Rathkeale College was established in 1963 to complete the family of schools managed by the St Matthew's Schools Trust Board, which already had a girls school in St Matthew's Collegiate School and a preparatory school in Hadlow School. The foundation Headmaster was E.J. Norman, a housemaster from Christ's College in Christchurch, while the deputy headmaster was Bruce Hamilton, also of Christ's. The school was established in the homestead of Rathkeale farm, previously owned by the Maunsell family. The Rathkeale homestead is now known as School House.
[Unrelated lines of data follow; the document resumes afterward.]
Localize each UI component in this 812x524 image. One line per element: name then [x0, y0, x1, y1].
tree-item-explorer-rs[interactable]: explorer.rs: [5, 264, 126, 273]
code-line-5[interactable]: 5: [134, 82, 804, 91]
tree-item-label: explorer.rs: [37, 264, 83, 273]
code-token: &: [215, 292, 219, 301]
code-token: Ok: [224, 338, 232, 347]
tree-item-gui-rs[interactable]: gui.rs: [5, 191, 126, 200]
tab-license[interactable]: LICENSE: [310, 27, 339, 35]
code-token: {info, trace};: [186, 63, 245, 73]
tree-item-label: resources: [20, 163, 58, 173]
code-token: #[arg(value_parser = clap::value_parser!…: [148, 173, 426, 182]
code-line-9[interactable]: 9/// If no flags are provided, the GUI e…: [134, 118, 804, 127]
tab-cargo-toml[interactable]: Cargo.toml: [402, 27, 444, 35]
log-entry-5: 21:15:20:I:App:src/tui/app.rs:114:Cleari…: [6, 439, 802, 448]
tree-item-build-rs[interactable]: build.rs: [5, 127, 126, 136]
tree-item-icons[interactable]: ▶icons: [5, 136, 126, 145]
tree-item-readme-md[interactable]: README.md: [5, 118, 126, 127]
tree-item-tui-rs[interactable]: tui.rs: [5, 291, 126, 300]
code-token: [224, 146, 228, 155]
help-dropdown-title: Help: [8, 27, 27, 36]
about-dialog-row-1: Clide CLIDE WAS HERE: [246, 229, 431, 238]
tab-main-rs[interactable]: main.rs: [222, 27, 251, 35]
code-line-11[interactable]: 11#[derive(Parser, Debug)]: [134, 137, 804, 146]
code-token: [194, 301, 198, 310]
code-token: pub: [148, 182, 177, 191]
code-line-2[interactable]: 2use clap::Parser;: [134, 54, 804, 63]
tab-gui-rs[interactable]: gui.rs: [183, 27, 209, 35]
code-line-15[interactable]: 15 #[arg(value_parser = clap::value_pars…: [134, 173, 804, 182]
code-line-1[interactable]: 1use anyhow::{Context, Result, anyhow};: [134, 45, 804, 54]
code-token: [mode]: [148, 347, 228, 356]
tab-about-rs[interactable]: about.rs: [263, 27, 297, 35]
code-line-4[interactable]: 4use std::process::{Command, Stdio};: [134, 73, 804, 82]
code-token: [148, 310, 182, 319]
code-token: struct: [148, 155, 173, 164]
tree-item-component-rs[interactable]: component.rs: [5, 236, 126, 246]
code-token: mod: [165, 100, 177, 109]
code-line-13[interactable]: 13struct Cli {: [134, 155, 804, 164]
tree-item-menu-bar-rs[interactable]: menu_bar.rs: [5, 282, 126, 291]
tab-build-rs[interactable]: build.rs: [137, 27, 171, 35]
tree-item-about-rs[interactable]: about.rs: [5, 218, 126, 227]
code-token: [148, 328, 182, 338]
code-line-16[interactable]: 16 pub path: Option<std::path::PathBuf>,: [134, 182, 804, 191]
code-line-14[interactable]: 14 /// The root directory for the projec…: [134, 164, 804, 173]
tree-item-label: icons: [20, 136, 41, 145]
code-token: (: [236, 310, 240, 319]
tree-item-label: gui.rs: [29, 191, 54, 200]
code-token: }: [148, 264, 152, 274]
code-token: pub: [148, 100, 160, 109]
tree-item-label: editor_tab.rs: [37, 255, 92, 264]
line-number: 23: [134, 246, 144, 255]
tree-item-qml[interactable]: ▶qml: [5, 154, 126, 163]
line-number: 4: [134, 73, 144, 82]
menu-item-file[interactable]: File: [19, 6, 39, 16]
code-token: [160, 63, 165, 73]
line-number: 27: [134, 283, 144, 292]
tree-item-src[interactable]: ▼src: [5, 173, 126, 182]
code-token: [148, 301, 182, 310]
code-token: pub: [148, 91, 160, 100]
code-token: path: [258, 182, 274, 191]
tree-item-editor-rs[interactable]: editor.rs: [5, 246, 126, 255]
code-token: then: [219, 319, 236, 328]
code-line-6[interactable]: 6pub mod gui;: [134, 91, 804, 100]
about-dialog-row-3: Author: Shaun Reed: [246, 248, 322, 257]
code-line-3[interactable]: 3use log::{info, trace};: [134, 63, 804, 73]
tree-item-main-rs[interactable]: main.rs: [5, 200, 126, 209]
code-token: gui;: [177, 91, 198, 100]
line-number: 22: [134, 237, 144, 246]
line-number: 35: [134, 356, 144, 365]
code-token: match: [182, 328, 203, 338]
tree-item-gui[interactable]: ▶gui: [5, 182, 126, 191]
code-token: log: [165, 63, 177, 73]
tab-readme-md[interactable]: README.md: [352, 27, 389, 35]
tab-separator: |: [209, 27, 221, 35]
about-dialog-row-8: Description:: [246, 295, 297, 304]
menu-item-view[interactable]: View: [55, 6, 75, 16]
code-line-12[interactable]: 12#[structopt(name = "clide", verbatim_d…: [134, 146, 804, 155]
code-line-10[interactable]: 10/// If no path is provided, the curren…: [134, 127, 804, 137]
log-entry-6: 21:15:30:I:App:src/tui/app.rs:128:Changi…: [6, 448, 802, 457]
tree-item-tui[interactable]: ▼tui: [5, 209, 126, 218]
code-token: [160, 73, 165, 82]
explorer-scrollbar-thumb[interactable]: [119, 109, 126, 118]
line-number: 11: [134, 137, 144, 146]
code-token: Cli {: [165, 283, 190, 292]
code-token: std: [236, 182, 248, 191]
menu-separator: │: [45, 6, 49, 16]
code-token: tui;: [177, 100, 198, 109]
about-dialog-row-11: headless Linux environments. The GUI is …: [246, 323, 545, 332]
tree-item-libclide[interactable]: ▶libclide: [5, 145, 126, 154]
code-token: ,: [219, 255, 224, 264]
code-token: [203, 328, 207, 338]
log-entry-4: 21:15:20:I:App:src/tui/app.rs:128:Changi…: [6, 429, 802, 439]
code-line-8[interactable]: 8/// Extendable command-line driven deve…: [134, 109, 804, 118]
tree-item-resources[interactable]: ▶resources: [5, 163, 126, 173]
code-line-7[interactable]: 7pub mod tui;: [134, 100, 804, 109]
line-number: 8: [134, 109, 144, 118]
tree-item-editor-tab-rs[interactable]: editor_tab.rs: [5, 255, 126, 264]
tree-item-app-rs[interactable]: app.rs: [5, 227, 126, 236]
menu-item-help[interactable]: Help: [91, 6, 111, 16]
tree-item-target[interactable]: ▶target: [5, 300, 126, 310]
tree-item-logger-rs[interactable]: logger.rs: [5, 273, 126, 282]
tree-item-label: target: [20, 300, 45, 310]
The school was officially opened in 1963 by Governor General Brigadier Sir Bernard Fergusson. The school was officially called St. Matthew's Collegiate School for Boys, but has always been known as Rathkeale College, after the farm on which it was situated. The farm's name comes from Rathkeale in County Limerick, Ireland, where the Maunsell family was originally from.

==Current==

===Governance===
Rathkeale is currently owned by the Trinity Schools Trust, managed by the Trinity Schools Trust Board, chaired by Lisa Rossiter, while the school is governed by a board of trustees chaired by George Murdoch.

===Staff===
Current senior staff positions:
- Principal: Adam Gordon (Acting)
- Deputy Principals: Willie Shafer, Michelle Norris

===Houses===
Boys are split into three houses to compete in various sporting, cultural and academic competitions. The houses are named after old English schools; Rugby House, Cranleigh House, and Repton House. In 2009 sports competitions between the houses were named Halberg, after gold medallist runner Sir Murray Halberg, Hillary, after mountaineer Sir Edmund Hillary, and Blake, after yachtsman Sir Peter Blake.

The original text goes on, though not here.